> _WORK TASK_
In full and unchanged, set down the entries that follow, with no images.

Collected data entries
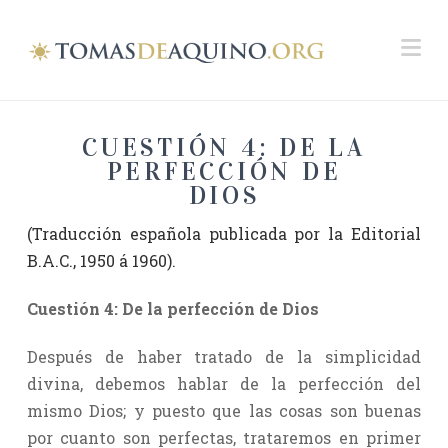
Na
CUESTIÓN 4: DE LA
PERFECCIÓN DE
DIOS
(Traducción española publicada por la Editorial
B.A.C., 1950 á 1960).
Cuestión 4: De la perfección de Dios
Después de haber tratado de la simplicidad
divina, debemos hablar de la perfección del
mismo Dios; y puesto que las cosas son buenas
por cuanto son perfectas, trataremos en primer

> _REPLY_
Na
CUESTIÓN 4: DE LA
PERFECCIÓN DE
DIOS
(Traducción española publicada por la Editorial
B.A.C., 1950 á 1960).
Cuestión 4: De la perfección de Dios
Después de haber tratado de la simplicidad
divina, debemos hablar de la perfección del
mismo Dios; y puesto que las cosas son buenas
por cuanto son perfectas, trataremos en primer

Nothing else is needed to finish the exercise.